Abstract
Introduction: As a leading cause of hospitalization and mortality in sickle cell disease, acute chest syndrome (ACS) presents with variable severity, ranging from mild hypoxia to multi-organ failure. Management involves supportive care (e.g., oxygen, transfusions) and critical interventions (e.g., mechanical ventilation, vasopressors), but treatment decisions are complicated by heterogeneous presentations and lack of standardized severity assessment (Howard et al., 2015). The Sickle Cell Outcome Grading System (SCOGS) was devised by a panel of adult and pediatric providers using a three-round Delphi process. SCOGS provides definitions, diagnostic criteria, severity grades (1-5) based on the Common Terminology Criteria for Adverse Events (CTCAE), and frequency classifications (acute, chronic, and chronic with exacerbation) for 53 sickle cell disease-related health outcomes. SCOGS classified ACS severity into five tiers based on CTCAE-guided clinical interventions, from minimal support to fatal outcomes. This study evaluates the application in a real-world cohort by identifying challenges in scoring and limitations for the classification of severity in ACS using SCOGS.
Methods: We applied the SCOGS to two cohorts of pediatric and adult patients with SCD, the multicenter Sickle Cell Clinical Research and Intervention Program (SCCRIP) and the single institution Boston Medical Center cohort (BMC cohort).
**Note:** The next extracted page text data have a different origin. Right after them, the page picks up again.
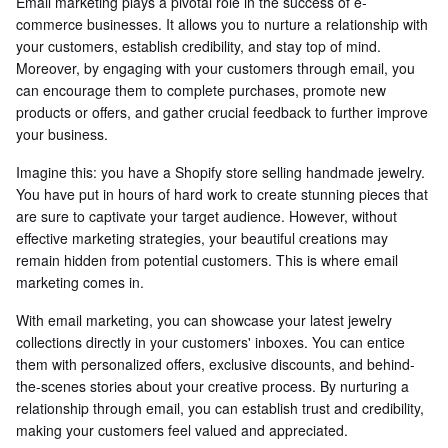
Email marketing plays a pivotal role in the success of e-
commerce businesses. It allows you to nurture a relationship with
your customers, establish credibility, and stay top of mind.
Moreover, by engaging with your customers through email, you
can encourage them to complete purchases, promote new
products or offers, and gather crucial feedback to further improve
your business.
Imagine this: you have a Shopify store selling handmade jewelry.
You have put in hours of hard work to create stunning pieces that
are sure to captivate your target audience. However, without
effective marketing strategies, your beautiful creations may
remain hidden from potential customers. This is where email
marketing comes in.
With email marketing, you can showcase your latest jewelry
collections directly in your customers' inboxes. You can entice
them with personalized offers, exclusive discounts, and behind-
the-scenes stories about your creative process. By nurturing a
relationship through email, you can establish trust and credibility,
making your customers feel valued and appreciated.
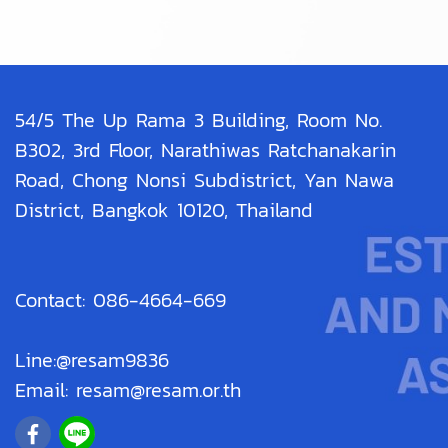
54/5 The Up Rama 3 Building, Room No.
B302, 3rd Floor, Narathiwas Ratchanakarin
Road, Chong Nonsi Subdistrict, Yan Nawa
District, Bangkok 10120, Thailand
Contact: 086-4664-669
Line:@resam9836
Email: resam@resam.or.th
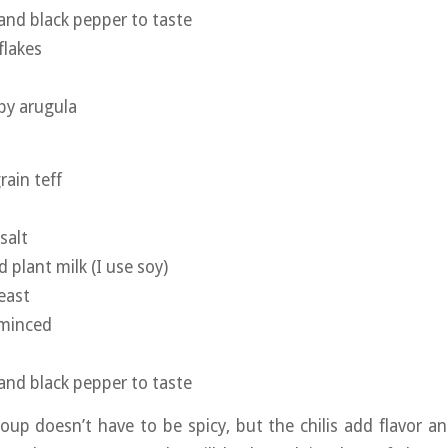
 and black pepper to taste
flakes
by arugula
rain teff
salt
plant milk (I use soy)
east
 minced
 and black pepper to taste
oup doesn’t have to be spicy, but the chilis add flavor 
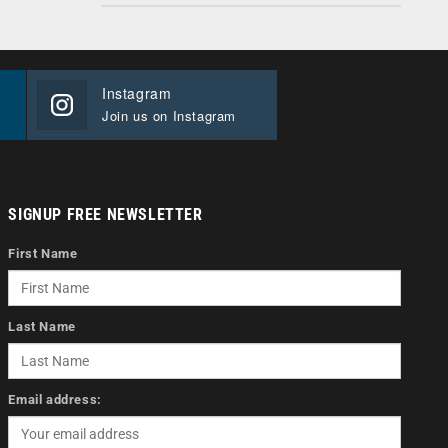
Instagram
Join us on Instagram
SIGNUP FREE NEWSLETTER
First Name
Last Name
Email address:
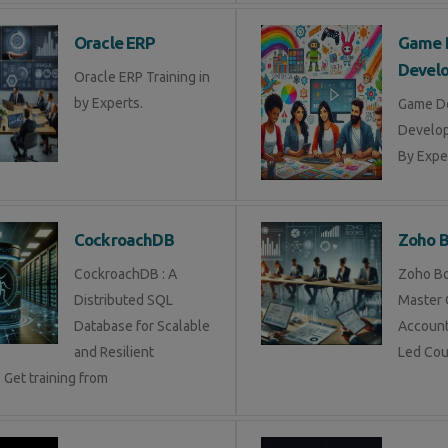
Oracle ERP
Game 
Devel
Oracle ERP Training in
by Experts.
Game D
Develop
By Exper
CockroachDB
Zoho 
CockroachDB : A
Zoho Bo
Distributed SQL
Master 
Database for Scalable
Account
and Resilient
Led Cou
 Get training from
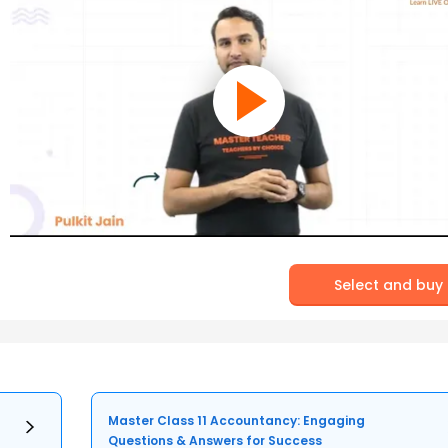
Select and buy
Master Class 11 Accountancy: Engaging
Questions & Answers for Success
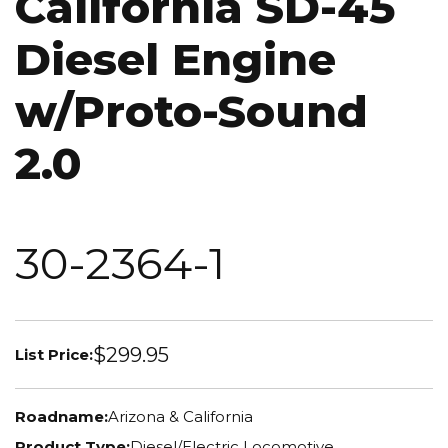
California SD-45
Diesel Engine
w/Proto-Sound
2.0
30-2364-1
$299.95
List Price:
Roadname:
Arizona & California
Product Type:
Diesel/Electric Locomotive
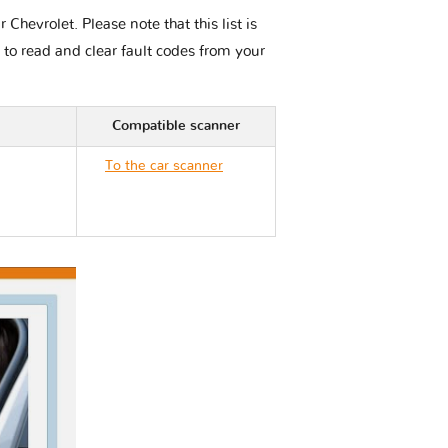
hevrolet. Please note that this list is
 to read and clear fault codes from your
Compatible scanner
To the car scanner
Chevrolet CORVETTE
C8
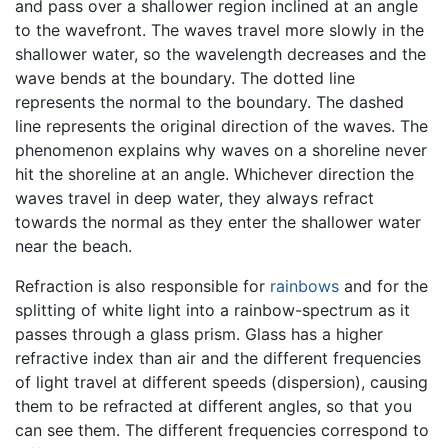
and pass over a shallower region inclined at an angle
to the wavefront. The waves travel more slowly in the
shallower water, so the wavelength decreases and the
wave bends at the boundary. The dotted line
represents the normal to the boundary. The dashed
line represents the original direction of the waves. The
phenomenon explains why waves on a shoreline never
hit the shoreline at an angle. Whichever direction the
waves travel in deep water, they always refract
towards the normal as they enter the shallower water
near the beach.
Refraction is also responsible for
rainbows
and for the
splitting of white light into a rainbow-spectrum as it
passes through a glass prism. Glass has a higher
refractive index than air and the different frequencies
of light travel at different speeds (dispersion), causing
them to be refracted at different angles, so that you
can see them. The different frequencies correspond to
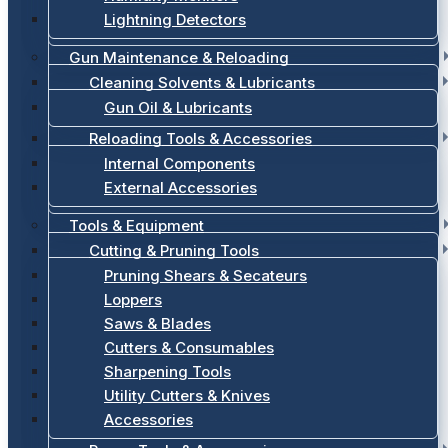
Lightning Detectors
Gun Maintenance & Reloading
Cleaning Solvents & Lubricants
Gun Oil & Lubricants
Reloading Tools & Accessories
Internal Components
External Accessories
Tools & Equipment
Cutting & Pruning Tools
Pruning Shears & Secateurs
Loppers
Saws & Blades
Cutters & Consumables
Sharpening Tools
Utility Cutters & Knives
Accessories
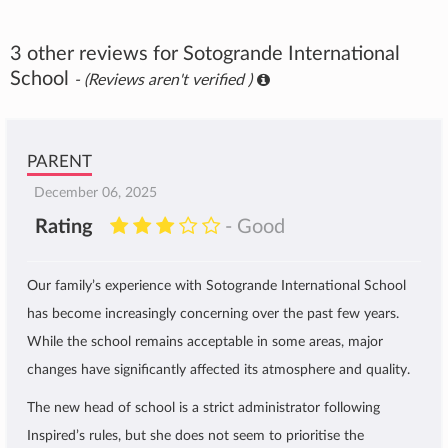
3 other reviews for Sotogrande International
School
- (Reviews aren't verified )
PARENT
December 06, 2025
Rating
- Good
Our family’s experience with Sotogrande International School
has become increasingly concerning over the past few years.
While the school remains acceptable in some areas, major
changes have significantly affected its atmosphere and quality.
The new head of school is a strict administrator following
Inspired’s rules, but she does not seem to prioritise the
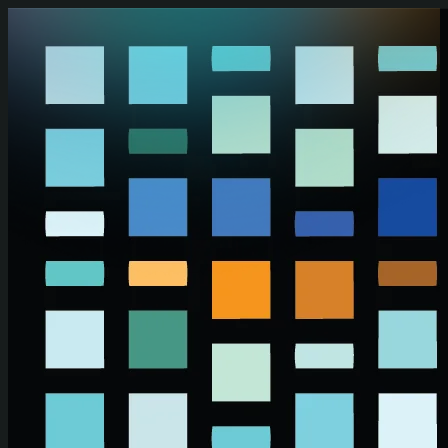
Skip to main content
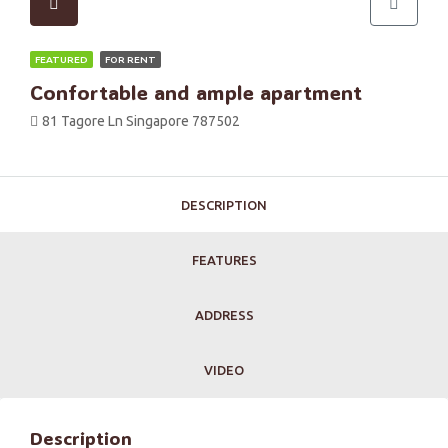
FEATURED
FOR RENT
Confortable and ample apartment
81 Tagore Ln Singapore 787502
DESCRIPTION
FEATURES
ADDRESS
VIDEO
Description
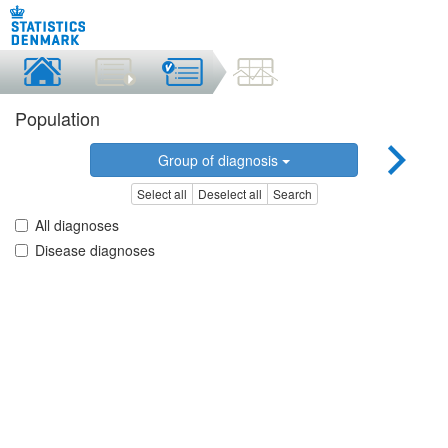
Population
Group of diagnosis
Select all
Deselect all
Search
All diagnoses
Disease diagnoses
We used existing clinical and demographic variables to quantify ACS event severity. SCCRIP is a large, multi-center longitudinal SCD cohort including pediatric and adult patients with all SCD genotypes (Hankins et al., 2018), and the BMC cohort is a clinical cohort in which ACS events are classified using the International Classification of Diseases version 10. SCOGS defines ACS severity as: Grade 1 (no supplemental oxygen, transfusions, or critical interventions except antibiotics), Grade 2 (FiO2 >21% to <50% or simple transfusion, without non-invasive ventilation, or exchange transfusion), Grade 3 (FiO2 >50%, non-invasive ventilation or exchange transfusion), Grade 4 (exchange transfusion with critical interventions like mechanical ventilation or vasopressors), and Grade 5 (death from ACS). Analyses were conducted with R, version 4.5.1, and SAS 9.4 in SCCRIP and the BMC cohort, respectively. ACS episode and patient-level variables assessed grade distribution and scoring barriers. We investigated the availability of variables necessary for scoring, ease of chart review to extract variables, percentage of the cohort diagnosed with ACS that could be scored, ease of grading, and any observations that provided support for the feasibility of using SCOGS.
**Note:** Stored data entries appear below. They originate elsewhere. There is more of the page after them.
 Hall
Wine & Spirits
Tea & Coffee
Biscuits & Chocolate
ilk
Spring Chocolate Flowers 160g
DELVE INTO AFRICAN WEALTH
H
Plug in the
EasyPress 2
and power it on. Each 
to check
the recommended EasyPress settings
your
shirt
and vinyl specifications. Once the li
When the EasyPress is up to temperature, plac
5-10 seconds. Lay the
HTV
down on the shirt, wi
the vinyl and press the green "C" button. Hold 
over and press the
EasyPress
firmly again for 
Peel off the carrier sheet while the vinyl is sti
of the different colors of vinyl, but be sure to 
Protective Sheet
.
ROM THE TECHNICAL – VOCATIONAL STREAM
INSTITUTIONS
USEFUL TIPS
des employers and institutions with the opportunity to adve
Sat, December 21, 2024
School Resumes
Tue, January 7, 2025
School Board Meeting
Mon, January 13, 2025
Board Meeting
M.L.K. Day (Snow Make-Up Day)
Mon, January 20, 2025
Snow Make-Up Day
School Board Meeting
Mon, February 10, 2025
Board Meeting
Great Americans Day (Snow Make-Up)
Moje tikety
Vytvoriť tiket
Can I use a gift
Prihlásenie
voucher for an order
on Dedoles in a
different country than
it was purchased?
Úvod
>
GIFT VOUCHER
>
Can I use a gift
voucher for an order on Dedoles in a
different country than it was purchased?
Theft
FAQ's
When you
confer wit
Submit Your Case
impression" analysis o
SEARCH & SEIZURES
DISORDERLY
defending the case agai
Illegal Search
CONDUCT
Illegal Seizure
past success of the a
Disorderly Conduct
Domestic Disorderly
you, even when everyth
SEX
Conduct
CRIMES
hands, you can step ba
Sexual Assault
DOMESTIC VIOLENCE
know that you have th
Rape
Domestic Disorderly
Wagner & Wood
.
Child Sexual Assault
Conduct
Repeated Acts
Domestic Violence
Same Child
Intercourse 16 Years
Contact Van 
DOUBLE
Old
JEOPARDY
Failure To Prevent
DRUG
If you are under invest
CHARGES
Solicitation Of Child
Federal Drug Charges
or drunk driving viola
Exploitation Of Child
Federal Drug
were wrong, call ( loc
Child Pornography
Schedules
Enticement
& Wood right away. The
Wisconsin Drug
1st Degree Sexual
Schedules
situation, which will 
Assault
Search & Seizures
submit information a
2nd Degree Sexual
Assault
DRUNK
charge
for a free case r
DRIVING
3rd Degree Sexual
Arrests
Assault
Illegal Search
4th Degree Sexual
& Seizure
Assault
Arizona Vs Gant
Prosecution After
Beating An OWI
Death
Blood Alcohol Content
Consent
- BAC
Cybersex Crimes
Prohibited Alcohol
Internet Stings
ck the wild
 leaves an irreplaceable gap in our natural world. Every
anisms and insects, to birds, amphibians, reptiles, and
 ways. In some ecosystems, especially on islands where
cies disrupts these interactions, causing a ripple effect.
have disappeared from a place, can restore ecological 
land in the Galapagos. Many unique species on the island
Results: In the SCCRIP database 454 patients across 3 sites (with separate electronic health records) experienced 1,088 ACS episodes. Of these, 56.2% were male, the median age at episode was 4 (IQR 2-8), and genotypes were 75.8% HgbSS/Sβ0thalassemia, 20.0% HgbSC, and 4.2% others. SCOGS ACS episodes were Grade 1 (796, 73.2%), Grade 2 (222, 20.4%), Grade 3 (14, 1.3%), and no Grade 4 or Grade 5. In SCCRIP, 56 (5.1%) ACS episodes were non-scorable due to missing data in oxygen therapy (93% missing) or the mode of transfusions. In the BMC cohort, 109 ACS episodes were recorded, 51.8% among males. The median age at the episode was 33.5 (IQR 27-39) years old, and 83.9% had the HbSS genotype. SCOGS grades by episode were distributed as Grade 1 (24, 22.0%), Grade 2 (68, 62.4%), Grade 3 (10, 9.2%), Grade 4 (3, 2.7%), and Grade 5 (4, 3.7%). All episodes in the BMC cohort were scorable.
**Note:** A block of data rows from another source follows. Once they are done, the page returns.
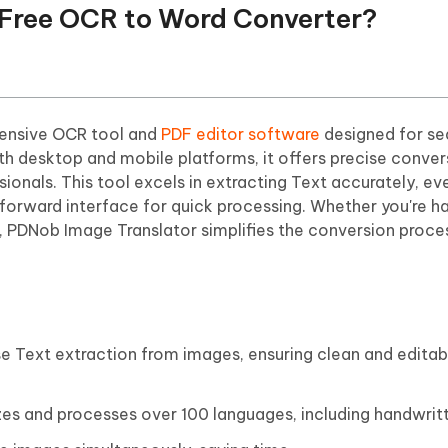
t Free OCR to Word Converter?
ensive OCR tool and
PDF editor software
designed for se
th desktop and mobile platforms, it offers precise conver
ssionals. This tool excels in extracting Text accurately, e
forward interface for quick processing. Whether you're h
 PDNob Image Translator simplifies the conversion proce
ise Text extraction from images, ensuring clean and edit
zes and processes over 100 languages, including handwrit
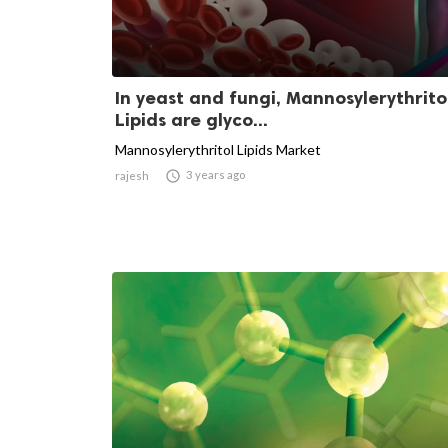
In yeast and fungi, Mannosylerythrito
Lipids are glyco...
Mannosylerythritol Lipids Market

3 years ago
rajesh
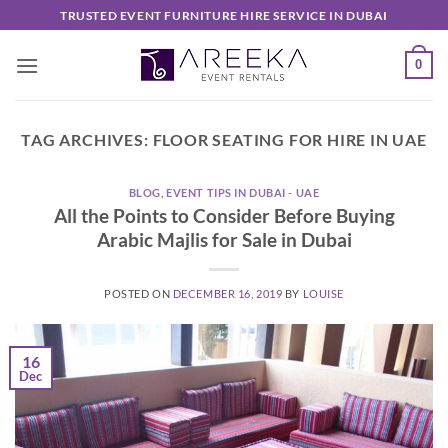
Skip
TRUSTED EVENT FURNITURE HIRE SERVICE IN DUBAI
to
content
0
TAG ARCHIVES:
FLOOR SEATING FOR HIRE IN UAE
BLOG
,
EVENT TIPS IN DUBAI - UAE
All the Points to Consider Before Buying
Arabic Majlis for Sale in Dubai
POSTED ON
DECEMBER 16, 2019
BY
LOUISE
16
Dec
Conclusions: SCOGS provides a consensus-driven framework for ACS severity assessment, but its structure faces significant challenges in real-world application. The skewness of greater ACS severity in the BMC cohort likely reflects the older age of that population and the non-scorable events in SCCRIP, which could have led to potential misclassification, particularly between Grades 2,3, and 4. Comprehensive chart review from a single institution, as seen in the BMC cohort, enabled 100% SCOGS scoring, but difficulties persist in multi-institutional datasets. Missing data and absent variables for FiO2 and non-invasive ventilation led to unclassified cases. Refinements, including improved data capture for oxygen therapy and potential use of Machine Learning algorithms to impute missing data, and automation of SCOGS scoring, are essential to enhance SCOGS's utility in clinical practice and research.